▸ **ABOUT THIS EXERCISE**
Across the listing below, how many lines contain the string "réduire"? Only the number is needed.

┌──

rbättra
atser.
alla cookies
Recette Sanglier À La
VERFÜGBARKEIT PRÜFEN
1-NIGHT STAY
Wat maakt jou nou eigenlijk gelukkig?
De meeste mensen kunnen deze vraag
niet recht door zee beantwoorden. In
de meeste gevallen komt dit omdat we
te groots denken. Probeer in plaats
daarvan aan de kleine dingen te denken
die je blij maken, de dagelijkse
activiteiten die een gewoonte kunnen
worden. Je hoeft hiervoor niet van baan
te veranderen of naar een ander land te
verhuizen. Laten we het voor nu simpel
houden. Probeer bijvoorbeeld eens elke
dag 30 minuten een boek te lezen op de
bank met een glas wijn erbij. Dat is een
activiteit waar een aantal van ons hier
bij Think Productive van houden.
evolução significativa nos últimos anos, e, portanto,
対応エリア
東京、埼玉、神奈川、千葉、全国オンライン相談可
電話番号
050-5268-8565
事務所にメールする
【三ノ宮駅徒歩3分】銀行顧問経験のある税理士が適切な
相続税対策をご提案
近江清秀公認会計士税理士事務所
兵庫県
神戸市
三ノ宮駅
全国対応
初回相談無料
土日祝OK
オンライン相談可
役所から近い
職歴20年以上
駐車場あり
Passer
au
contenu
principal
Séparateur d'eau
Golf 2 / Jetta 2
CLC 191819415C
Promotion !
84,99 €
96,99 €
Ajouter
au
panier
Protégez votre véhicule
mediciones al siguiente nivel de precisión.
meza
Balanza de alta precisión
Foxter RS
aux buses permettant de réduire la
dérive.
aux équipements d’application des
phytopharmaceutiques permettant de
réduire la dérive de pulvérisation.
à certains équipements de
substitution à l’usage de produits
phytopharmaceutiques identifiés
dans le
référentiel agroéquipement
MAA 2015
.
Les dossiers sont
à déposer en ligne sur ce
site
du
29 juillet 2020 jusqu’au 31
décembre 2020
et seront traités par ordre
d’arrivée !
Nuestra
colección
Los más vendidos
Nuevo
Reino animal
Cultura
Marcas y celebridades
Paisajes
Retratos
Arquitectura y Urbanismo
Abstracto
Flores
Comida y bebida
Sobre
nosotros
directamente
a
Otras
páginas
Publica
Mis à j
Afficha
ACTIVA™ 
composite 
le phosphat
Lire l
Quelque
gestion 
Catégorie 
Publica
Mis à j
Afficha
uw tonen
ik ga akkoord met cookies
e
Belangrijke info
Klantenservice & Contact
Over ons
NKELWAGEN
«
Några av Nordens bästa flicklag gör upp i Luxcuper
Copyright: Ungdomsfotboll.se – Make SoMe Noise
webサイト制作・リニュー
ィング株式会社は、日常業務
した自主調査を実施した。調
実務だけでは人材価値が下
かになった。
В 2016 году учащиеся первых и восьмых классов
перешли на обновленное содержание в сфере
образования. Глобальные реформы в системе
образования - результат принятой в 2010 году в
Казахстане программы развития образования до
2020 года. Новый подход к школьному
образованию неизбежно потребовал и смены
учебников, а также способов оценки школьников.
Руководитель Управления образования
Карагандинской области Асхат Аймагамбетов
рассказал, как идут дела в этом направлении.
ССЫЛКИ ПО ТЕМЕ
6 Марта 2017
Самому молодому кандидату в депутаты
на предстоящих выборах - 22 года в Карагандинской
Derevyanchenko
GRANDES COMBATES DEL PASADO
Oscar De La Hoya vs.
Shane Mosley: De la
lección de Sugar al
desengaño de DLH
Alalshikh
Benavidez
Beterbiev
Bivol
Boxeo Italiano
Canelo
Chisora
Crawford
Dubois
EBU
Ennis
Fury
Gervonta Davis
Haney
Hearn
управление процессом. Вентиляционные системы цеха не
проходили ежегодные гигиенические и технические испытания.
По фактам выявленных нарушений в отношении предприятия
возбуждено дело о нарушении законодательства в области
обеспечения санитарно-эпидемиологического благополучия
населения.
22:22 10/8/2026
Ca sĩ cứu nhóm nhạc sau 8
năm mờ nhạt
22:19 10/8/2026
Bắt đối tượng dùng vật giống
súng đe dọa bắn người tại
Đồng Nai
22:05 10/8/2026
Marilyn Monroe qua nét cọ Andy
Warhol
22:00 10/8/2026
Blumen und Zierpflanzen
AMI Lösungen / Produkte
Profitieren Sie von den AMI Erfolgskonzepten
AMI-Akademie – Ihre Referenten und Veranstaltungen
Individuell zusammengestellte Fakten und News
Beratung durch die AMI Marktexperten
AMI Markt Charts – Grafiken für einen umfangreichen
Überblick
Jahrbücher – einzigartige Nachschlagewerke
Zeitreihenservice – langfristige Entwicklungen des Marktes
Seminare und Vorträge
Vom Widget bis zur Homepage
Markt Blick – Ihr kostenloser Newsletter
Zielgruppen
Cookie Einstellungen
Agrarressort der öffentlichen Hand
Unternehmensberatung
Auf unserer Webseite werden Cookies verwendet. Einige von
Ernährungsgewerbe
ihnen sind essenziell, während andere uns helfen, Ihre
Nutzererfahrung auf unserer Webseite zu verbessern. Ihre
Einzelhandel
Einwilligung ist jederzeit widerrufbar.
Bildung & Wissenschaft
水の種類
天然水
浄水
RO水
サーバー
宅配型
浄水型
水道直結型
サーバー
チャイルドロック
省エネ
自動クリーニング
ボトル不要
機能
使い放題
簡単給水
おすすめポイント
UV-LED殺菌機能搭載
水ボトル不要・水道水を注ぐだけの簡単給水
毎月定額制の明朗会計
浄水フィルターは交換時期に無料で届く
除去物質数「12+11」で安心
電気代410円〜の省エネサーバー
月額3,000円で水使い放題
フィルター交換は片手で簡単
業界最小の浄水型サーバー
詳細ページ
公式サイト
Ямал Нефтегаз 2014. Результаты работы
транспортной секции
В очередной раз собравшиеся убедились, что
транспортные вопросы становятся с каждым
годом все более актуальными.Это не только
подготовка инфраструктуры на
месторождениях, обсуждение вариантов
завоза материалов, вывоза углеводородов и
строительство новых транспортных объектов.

└──

▸ **EXERCISE RESPONSE**
2